Nachdem Napoleon 1815 endgültig besiegt war, greift man die alten Schützentraditionen vielerorts wieder auf. Auch die Behörden fördern diese Bestrebungen. So unterstützt der Oberpräsident der preußischen Provinz Westfalen, Vincke, in einem Erlaß über den Gebrauch der Gewehre bei Scheiben- und Vogelschießen vom 27. August 1816 ausdrücklich die Wiederbelebung des alten Brauchtums und fordert sogar seine untergebenen Behörden auf, die Schützenkönige namhaft zu machen.

Doch diese Idee brachte offensichtlich keinen Nutzen, sie wurde wohl schnell beiseite gelegt. Die Neubelebung der Schützentradition folgte dann eher unter geselligen Aspekten. Die Schützenfeste entwickelten sich zu Glanzpunkten der bürgerlichen Gesellschaft in einer Zeit, die den Menschen noch nicht viele Abwechselungen vom grauen Alltagsleben bot.

Doch zugleich mischte sich eine andere Idee in die Neuentwicklung.

Die Französische Revolution kann man durchaus als den Hauptanstoß zur Bildung eines Nationalbewußtseins ansehen. Von Frankreich aus griff diese Idee auch bald auf andere europäische Staaten über, so auch auf die deutschen Länder.

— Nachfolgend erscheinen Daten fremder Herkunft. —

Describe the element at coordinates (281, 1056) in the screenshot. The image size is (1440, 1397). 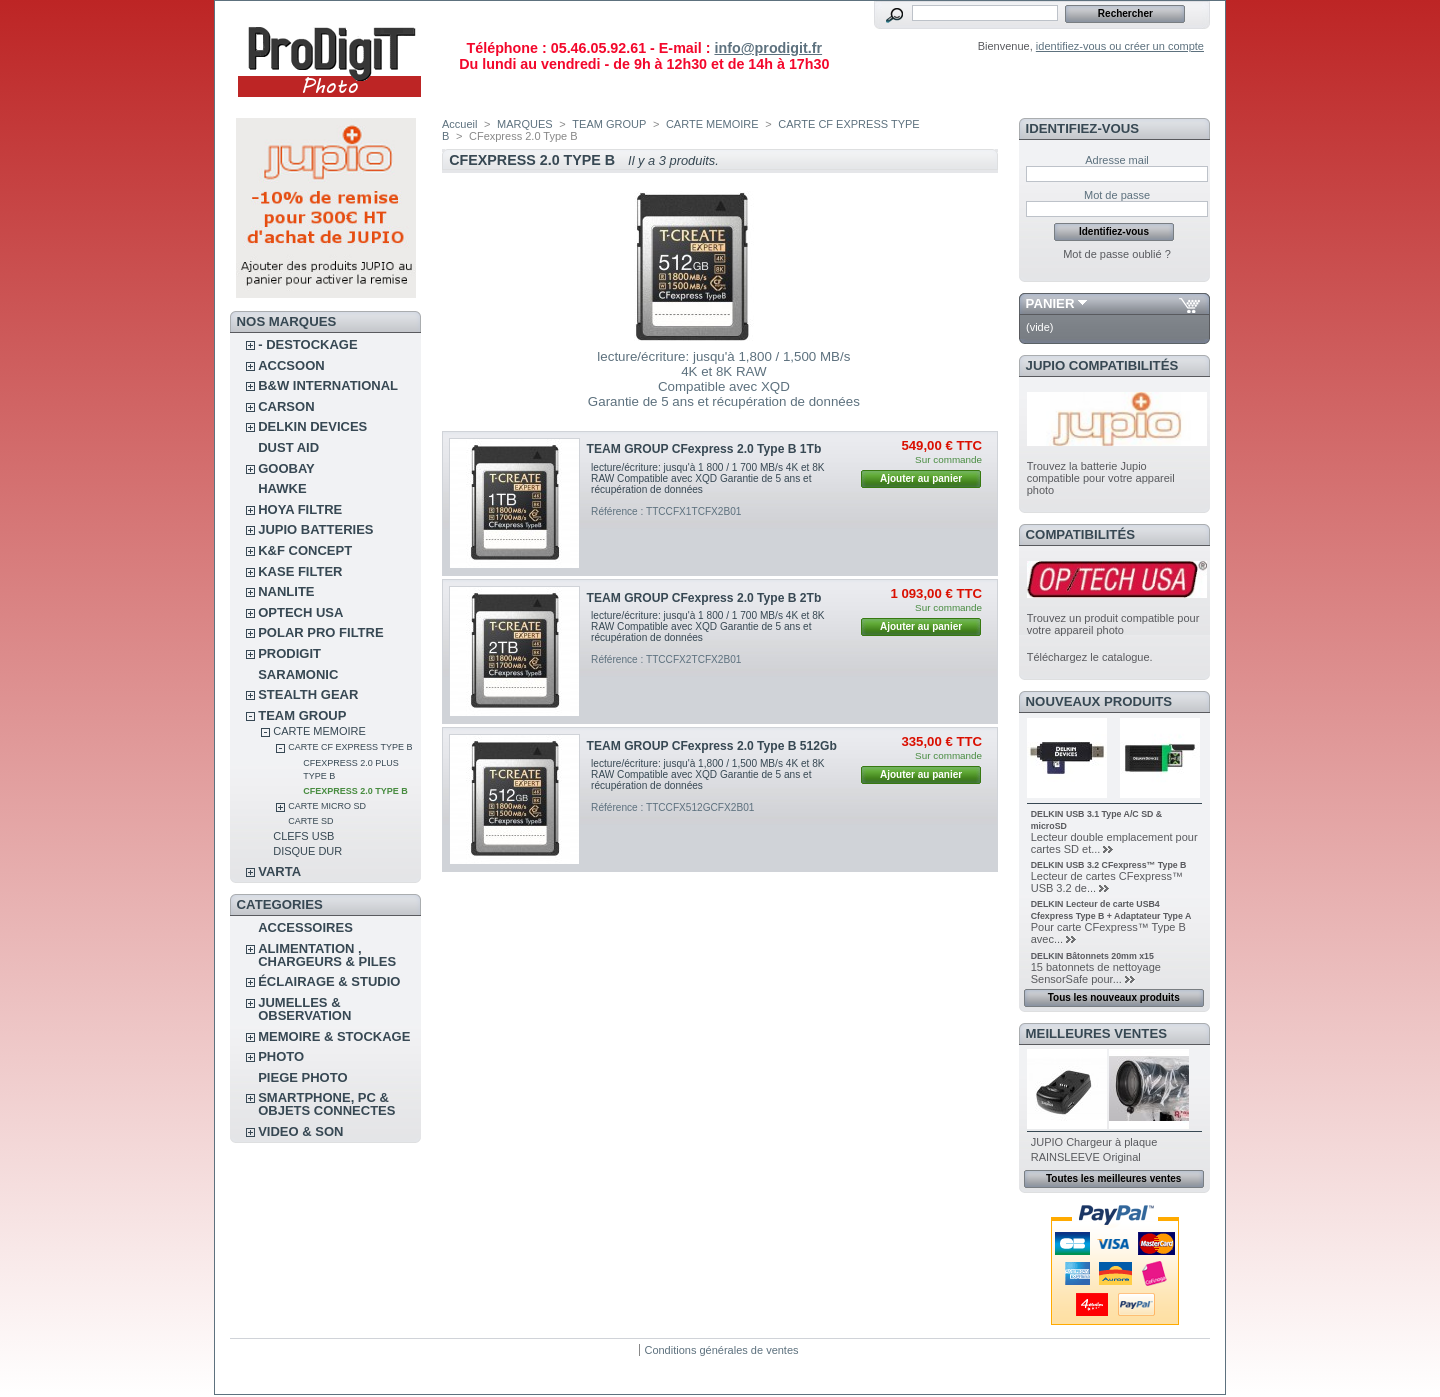
I see `PHOTO` at that location.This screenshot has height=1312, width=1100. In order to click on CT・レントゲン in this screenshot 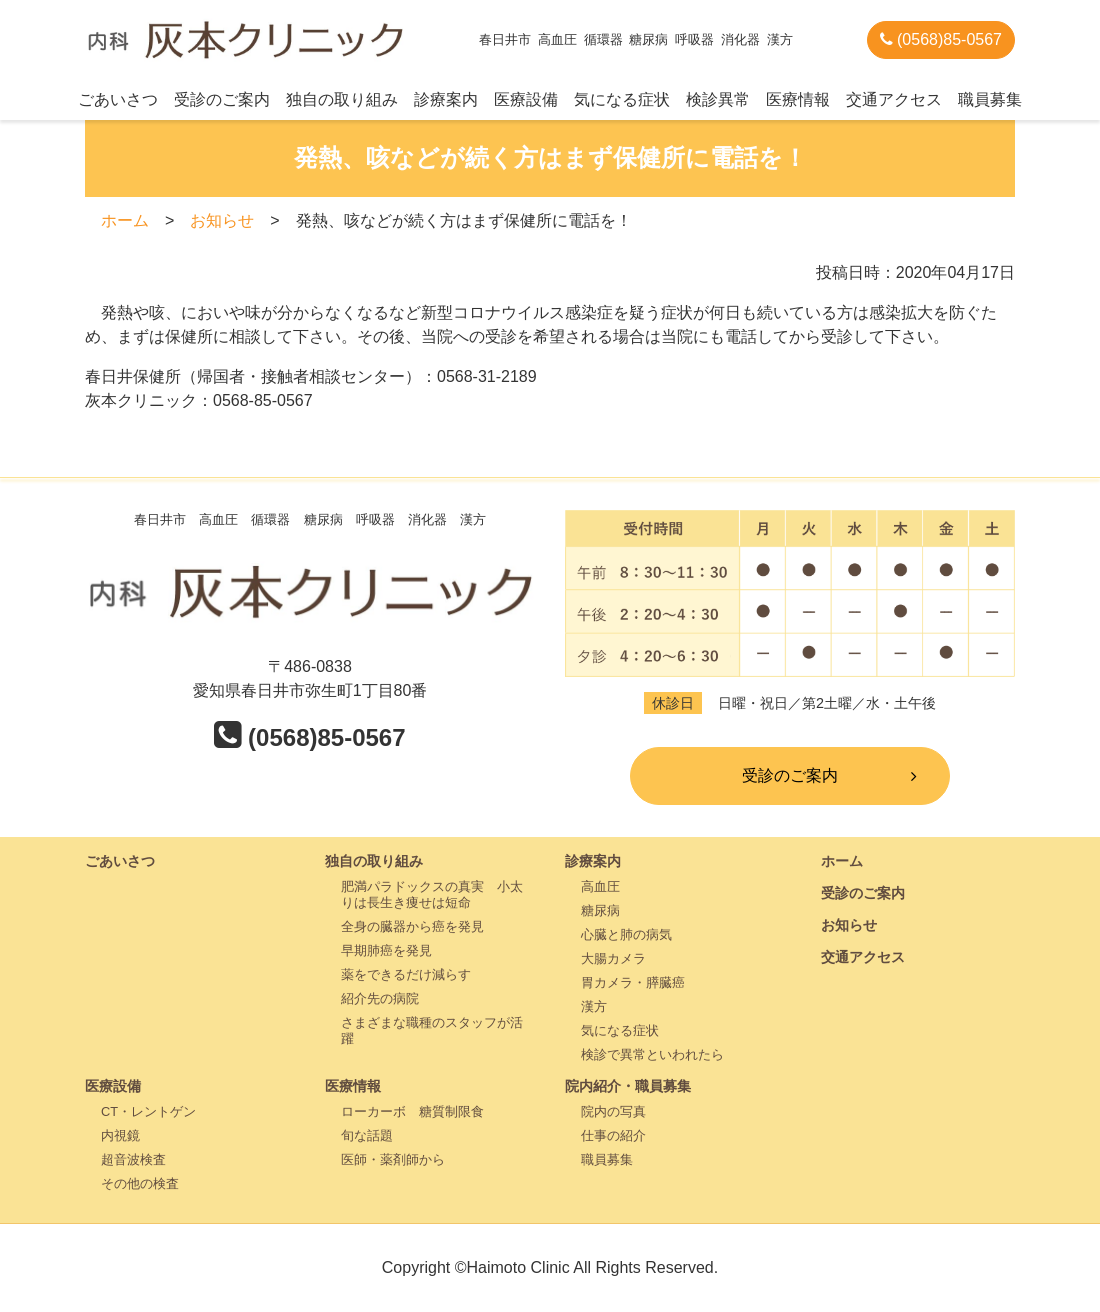, I will do `click(148, 1111)`.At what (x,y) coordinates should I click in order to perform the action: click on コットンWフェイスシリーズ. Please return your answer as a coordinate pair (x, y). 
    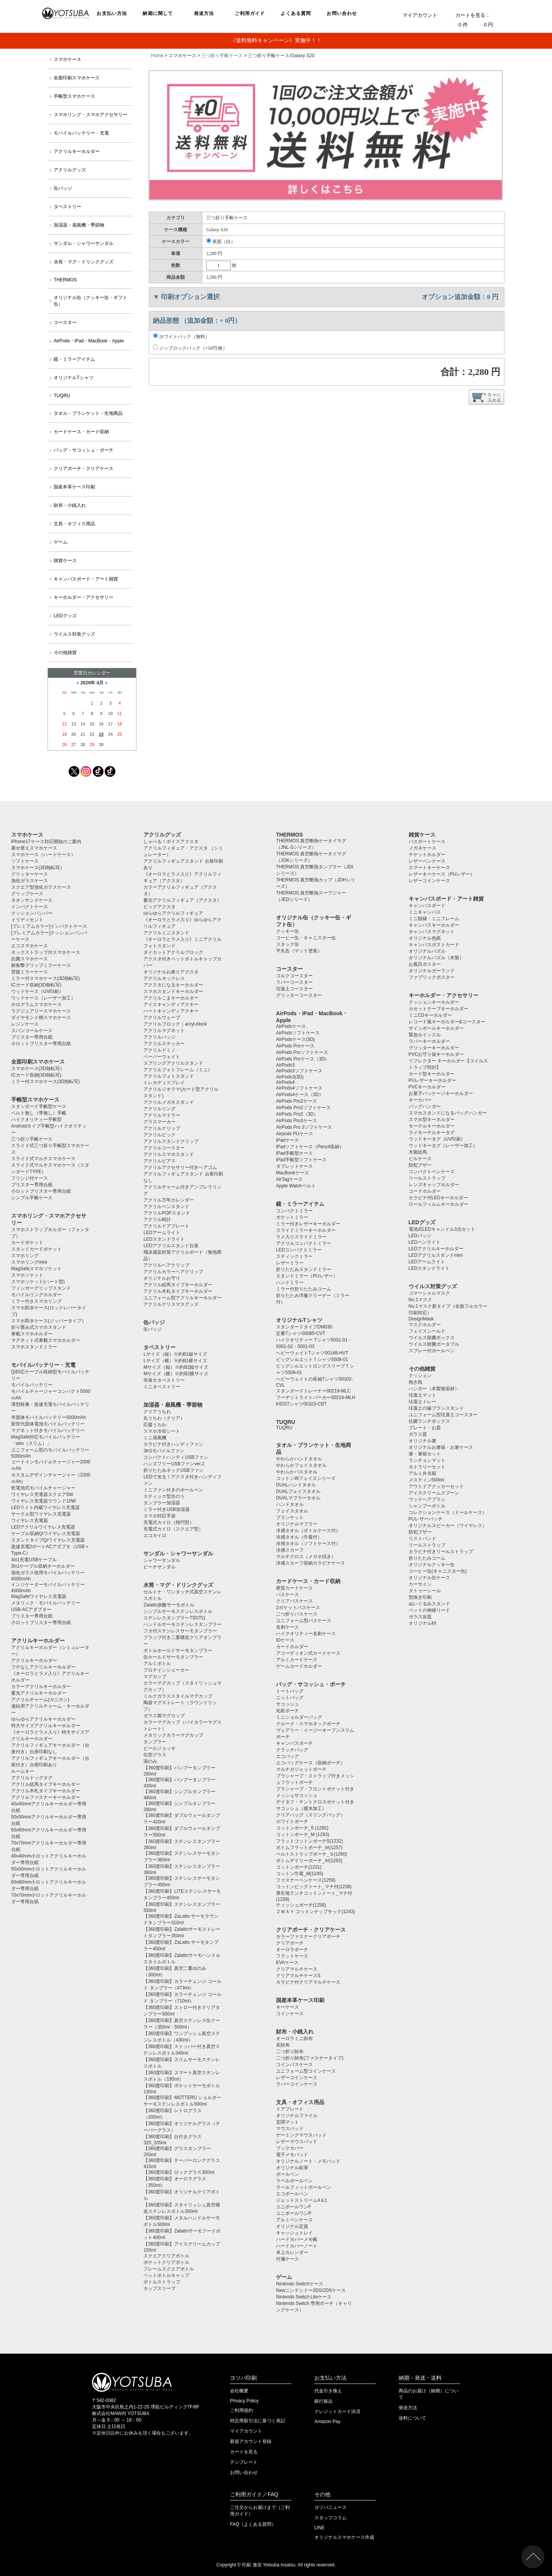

BILD 9: Hambacher Fest 27. Mai 1832


Deutschland bestand nach der Beseitigung vieler Klein- und Kleinststaaten durch Napoleon, nach dessen Sturz aus einem lockeren Bund von 41 Einzelstaaten. Das war für viele Deutsche, die die Errungenschaften der Französischen Revolution auch in Deutschland verwirklichen wollten, nicht mehr akzeptabel.

Bürgerliche Oppositionelle, Schriftsteller, Journalisten riefen auf zum Hambacher Fest am 27. Mai 1832. Es stand unter dem Motto: "Für die Erstrebung gesetzlicher Freiheit und deutscher Nationalwürde".

Als Träger einer deutschen Nationalbewegung mit dem Ziel der Errichtung eines deutschen Nationalstaates bildeten sich

– zunächst die Burschenschaften,

– später auch die Turnbewegung (Turnvater Friedrich Ludwig Jahn),

– die Vereinigungen der Sänger (Förderer des Chorgesangs Friedrich Silcher)

– und eben auch die der Schützen heraus.

BILD 10: Ernst II. von Sachsen-Coburg-Gotha


Da ist eine Persönlichkeit besonders erwähnenswert, Herzog Ernst II., Herzog von Sachsen-Coburg und Gotha, (* 21.6.1818 Coburg, † 22.8.1893 Reinhardsbrunn). Er förderte nationale und liberale Ideen und unterstützte die verschiedenen Bewegungen. Er spielte eine maßgebliche Rolle bei der Gründung des Deutschen Schützenbundes (DSB) 1861. Seit seiner Jugend war er dem Schützenwesen sehr verbunden und hatte sich als volksnaher Landesherr große Popularität erworben. Nach der Gründung des DSB wurde er dessen erster Protektor. Wegen seines Einsatzes nannte man ihn auch „Schützen-Ernst“ und „Schützenherzog“.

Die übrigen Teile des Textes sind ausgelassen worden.